Sen hiç birinin gözlerine bakarken “bu bana iyi gelmiyor” hissine rağmen orada kalmaya devam ettin mi? Belki de seni çekip çeviren o karizma değil, manipülasyondu. Makyavelist biriyle karşılaşmak, karanlıkta pusulasız kalmak gibi; sana yön veriyor ama gideceğin yer onun menfaatinden başka bir şey değil.
Makyavelizm, yalnızca siyaset kitaplarında kalmış soğuk bir kavram değil. Gülümseyen bir sevgilide, güvendiğin bir arkadaşa dönüşmüş olabilir. Bu kişilik özelliği; amaç için her yol mübah diyerek yola çıkar, ama geride güveni, aidiyeti ve seni paramparça bırakır. Psikolojide bu yapı “karanlık üçlü”nün bir parçasıdır; narsisizm ve psikopatiyle kardeştir. Ama Makyavelist, diğerlerinden daha sinsidir. O sana dokunmaz, seni inandırır.
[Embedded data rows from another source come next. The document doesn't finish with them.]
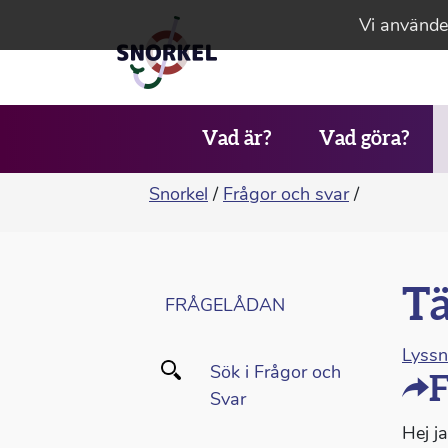
Vi använder
Vad är?
Vad göra?
Snorkel
/
Frågor och svar
/
Tä
FRÅGELÅDAN
Lyss
Sök i Frågor och
F
Svar
Hej ja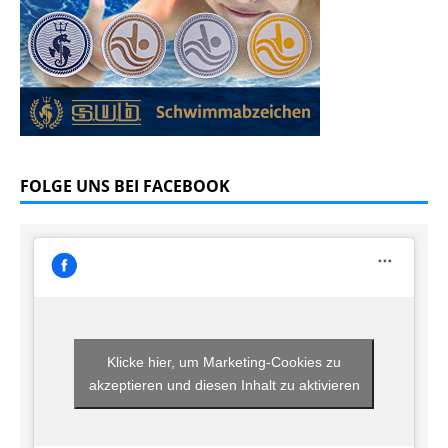
FOLGE UNS BEI FACEBOOK
Klicke hier, um Marketing-Cookies zu
akzeptieren und diesen Inhalt zu aktivieren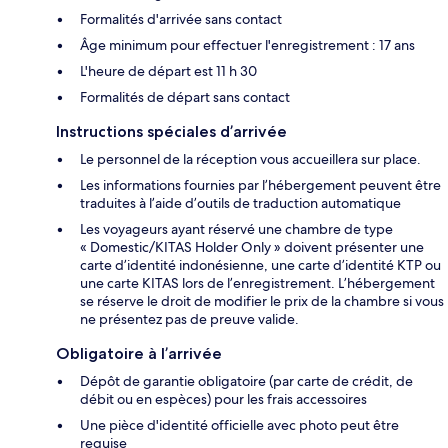
Formalités d'arrivée sans contact
Âge minimum pour effectuer l'enregistrement : 17 ans
L'heure de départ est 11 h 30
Formalités de départ sans contact
Instructions spéciales d’arrivée
Le personnel de la réception vous accueillera sur place.
Les informations fournies par l’hébergement peuvent être
traduites à l’aide d’outils de traduction automatique
Les voyageurs ayant réservé une chambre de type
« Domestic/KITAS Holder Only » doivent présenter une
carte d’identité indonésienne, une carte d’identité KTP ou
une carte KITAS lors de l’enregistrement. L’hébergement
se réserve le droit de modifier le prix de la chambre si vous
ne présentez pas de preuve valide.
Obligatoire à l’arrivée
Dépôt de garantie obligatoire (par carte de crédit, de
débit ou en espèces) pour les frais accessoires
Une pièce d'identité officielle avec photo peut être
requise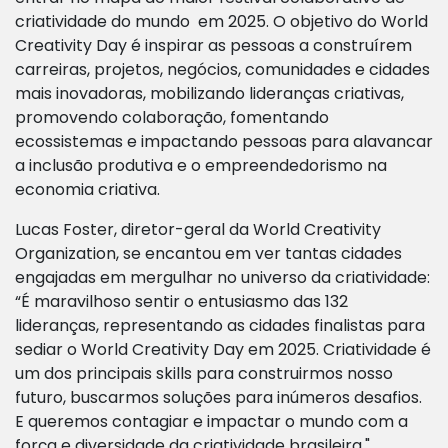
criatividade do mundo em 2025. O objetivo do World
Creativity Day é inspirar as pessoas a construírem
carreiras, projetos, negócios, comunidades e cidades
mais inovadoras, mobilizando lideranças criativas,
promovendo colaboração, fomentando
ecossistemas e impactando pessoas para alavancar
a inclusão produtiva e o empreendedorismo na
economia criativa.
Lucas Foster, diretor-geral da World Creativity
Organization, se encantou em ver tantas cidades
engajadas em mergulhar no universo da criatividade:
“É maravilhoso sentir o entusiasmo das 132
lideranças, representando as cidades finalistas para
sediar o World Creativity Day em 2025. Criatividade é
um dos principais skills para construirmos nosso
futuro, buscarmos soluções para inúmeros desafios.
E queremos contagiar e impactar o mundo com a
força e diversidade da criatividade brasileira."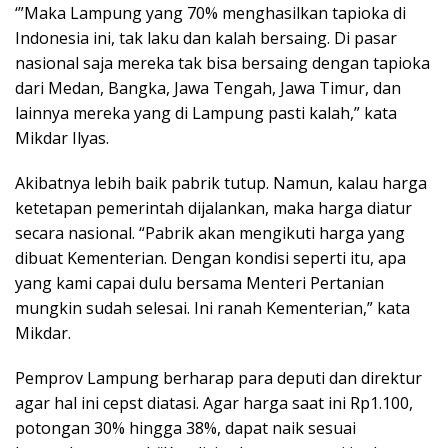
‘”Maka Lampung yang 70% menghasilkan tapioka di
Indonesia ini, tak laku dan kalah bersaing. Di pasar
nasional saja mereka tak bisa bersaing dengan tapioka
dari Medan, Bangka, Jawa Tengah, Jawa Timur, dan
lainnya mereka yang di Lampung pasti kalah,” kata
Mikdar Ilyas.
Akibatnya lebih baik pabrik tutup. Namun, kalau harga
ketetapan pemerintah dijalankan, maka harga diatur
secara nasional. “Pabrik akan mengikuti harga yang
dibuat Kementerian. Dengan kondisi seperti itu, apa
yang kami capai dulu bersama Menteri Pertanian
mungkin sudah selesai. Ini ranah Kementerian,” kata
Mikdar.
Pemprov Lampung berharap para deputi dan direktur
agar hal ini cepst diatasi. Agar harga saat ini Rp1.100,
potongan 30% hingga 38%, dapat naik sesuai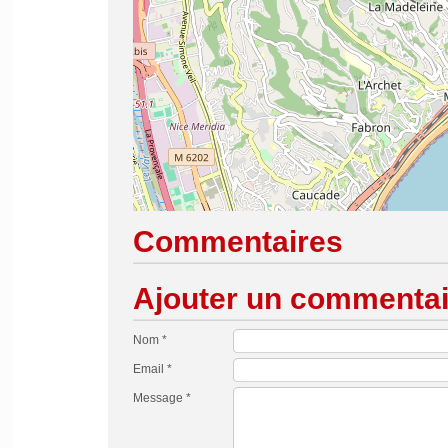
Commentaires
Ajouter un commentai
Nom *
Email *
Message *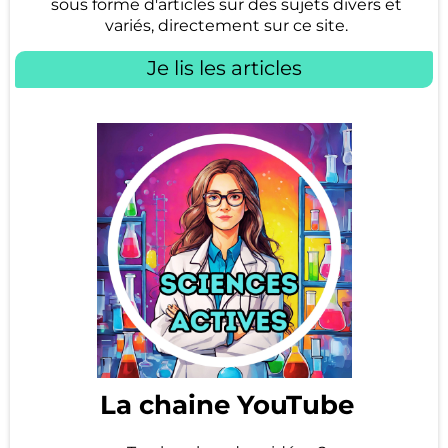
sous forme d'articles sur des sujets divers et
variés, directement sur ce site.
Je lis les articles
La chaine YouTube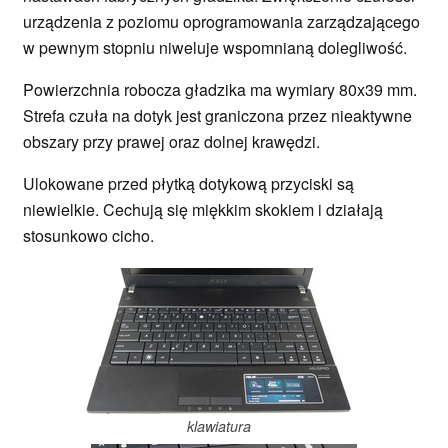
urządzenia z poziomu oprogramowania zarządzającego
w pewnym stopniu niweluje wspomnianą dolegliwość.
Powierzchnia robocza gładzika ma wymiary 80x39 mm.
Strefa czuła na dotyk jest graniczona przez nieaktywne
obszary przy prawej oraz dolnej krawędzi.
Ulokowane przed płytką dotykową przyciski są
niewielkie. Cechują się miękkim skokiem i działają
stosunkowo cicho.
klawiatura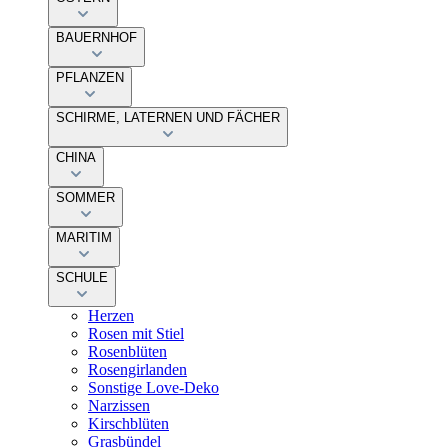
BAUERNHOF
PFLANZEN
SCHIRME, LATERNEN UND FÄCHER
CHINA
SOMMER
MARITIM
SCHULE
Herzen
Rosen mit Stiel
Rosenblüten
Rosengirlanden
Sonstige Love-Deko
Narzissen
Kirschblüten
Grasbündel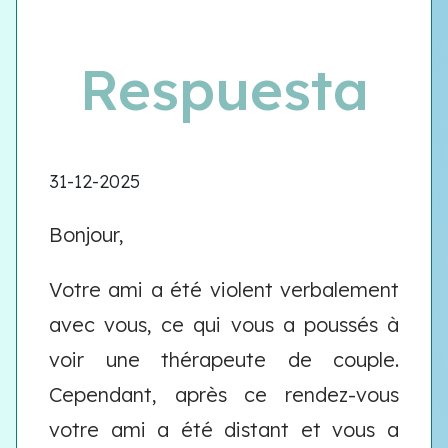
Respuesta
31-12-2025
Bonjour,
Votre ami a été violent verbalement
avec vous, ce qui vous a poussés à
voir une thérapeute de couple.
Cependant, après ce rendez-vous
votre ami a été distant et vous a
Kendini sevdirmeyi değil, kullanmayı seçer.
İngiliz yazar Jon Ronson, “Psikopat Testi” adlı kitabında şöyle der:
“Empatinin zayıf olduğu bir dünyada, en başarılı olanlar bazen en vicdansızlar olur.”
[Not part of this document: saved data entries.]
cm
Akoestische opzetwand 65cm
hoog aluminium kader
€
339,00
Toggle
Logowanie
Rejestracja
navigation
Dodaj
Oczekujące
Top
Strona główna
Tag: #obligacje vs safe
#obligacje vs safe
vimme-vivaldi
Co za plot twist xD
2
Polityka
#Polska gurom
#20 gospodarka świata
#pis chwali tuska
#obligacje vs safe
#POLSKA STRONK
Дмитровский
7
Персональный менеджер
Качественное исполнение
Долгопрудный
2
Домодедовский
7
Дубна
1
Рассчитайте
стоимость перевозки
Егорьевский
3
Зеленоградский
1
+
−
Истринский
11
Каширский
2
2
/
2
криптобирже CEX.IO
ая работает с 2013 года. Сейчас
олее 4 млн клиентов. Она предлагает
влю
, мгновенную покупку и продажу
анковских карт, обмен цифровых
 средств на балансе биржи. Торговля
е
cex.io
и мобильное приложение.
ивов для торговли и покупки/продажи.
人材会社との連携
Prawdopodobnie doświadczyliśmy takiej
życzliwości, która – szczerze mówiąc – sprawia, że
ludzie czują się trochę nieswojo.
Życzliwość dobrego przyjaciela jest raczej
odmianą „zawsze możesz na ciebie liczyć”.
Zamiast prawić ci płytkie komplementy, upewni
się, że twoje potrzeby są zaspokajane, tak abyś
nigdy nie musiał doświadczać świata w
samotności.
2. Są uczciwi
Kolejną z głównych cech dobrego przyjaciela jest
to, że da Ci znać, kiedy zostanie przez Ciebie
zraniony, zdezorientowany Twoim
Ve biz bazen bu başarıya hayran kalırız, bilmeden onu besleriz.
Senin de başına gelmiştir. Önce seni yüceltir. “Sen bensiz eksiksin” bakışıyla sarar. Ama bir gün bir bakmışsın, kendi hayatında figüran olmuşsun. İşte o an, uyanma anıdır. Çünkü Makyavelist kişi, senin sınırlarını test ederek seni yavaş yavaş siler.
Bu yazıyı okurken belki de zihninde bir kişi beliriyor. Ve evet, sezgilerin seni yanıltmaz. O “bir şeyler yanlış” hissi, ruhunun kendini savunma şeklidir. Onu bastırma.
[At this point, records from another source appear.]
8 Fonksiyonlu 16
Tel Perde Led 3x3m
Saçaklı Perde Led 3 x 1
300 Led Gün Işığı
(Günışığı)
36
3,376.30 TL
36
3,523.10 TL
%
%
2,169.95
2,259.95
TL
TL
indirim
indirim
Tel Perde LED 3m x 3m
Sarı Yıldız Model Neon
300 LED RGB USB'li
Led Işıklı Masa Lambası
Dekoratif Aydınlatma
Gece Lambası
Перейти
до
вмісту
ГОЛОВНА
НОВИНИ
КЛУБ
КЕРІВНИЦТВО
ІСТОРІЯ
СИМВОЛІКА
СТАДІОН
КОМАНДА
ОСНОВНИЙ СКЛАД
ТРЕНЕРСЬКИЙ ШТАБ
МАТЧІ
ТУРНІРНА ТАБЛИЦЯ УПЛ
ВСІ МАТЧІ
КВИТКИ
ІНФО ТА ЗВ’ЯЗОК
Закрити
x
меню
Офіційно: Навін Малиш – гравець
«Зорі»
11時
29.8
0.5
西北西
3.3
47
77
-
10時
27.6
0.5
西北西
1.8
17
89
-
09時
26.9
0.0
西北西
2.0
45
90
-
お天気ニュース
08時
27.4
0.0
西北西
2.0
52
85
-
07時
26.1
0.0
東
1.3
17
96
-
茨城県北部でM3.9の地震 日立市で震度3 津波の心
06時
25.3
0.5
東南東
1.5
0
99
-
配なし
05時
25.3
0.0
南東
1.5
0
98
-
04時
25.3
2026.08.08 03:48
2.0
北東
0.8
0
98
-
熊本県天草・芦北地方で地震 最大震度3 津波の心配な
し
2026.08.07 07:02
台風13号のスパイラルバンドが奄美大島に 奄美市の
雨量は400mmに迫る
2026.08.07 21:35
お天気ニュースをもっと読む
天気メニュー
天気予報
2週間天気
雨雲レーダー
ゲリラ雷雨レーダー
Bu dünyada bazı insanlar bir ormanın gölgesi gibidir; serinletir sanırsın, oysa altında hiçbir şey yeşermez. Makyavelist bir ilişkide, sonunda hep senin sesin kısılır.
Ama unutma: Gözünü kaçırdığın yerde sevgi değil, tahakküm başlar. Kendine dön, sesine kulak ver. Çünkü asıl güç, seni tüketmeye çalışanı fark ettiğin anda başlar. Ve artık, oyunun kuralını sen yazarsın.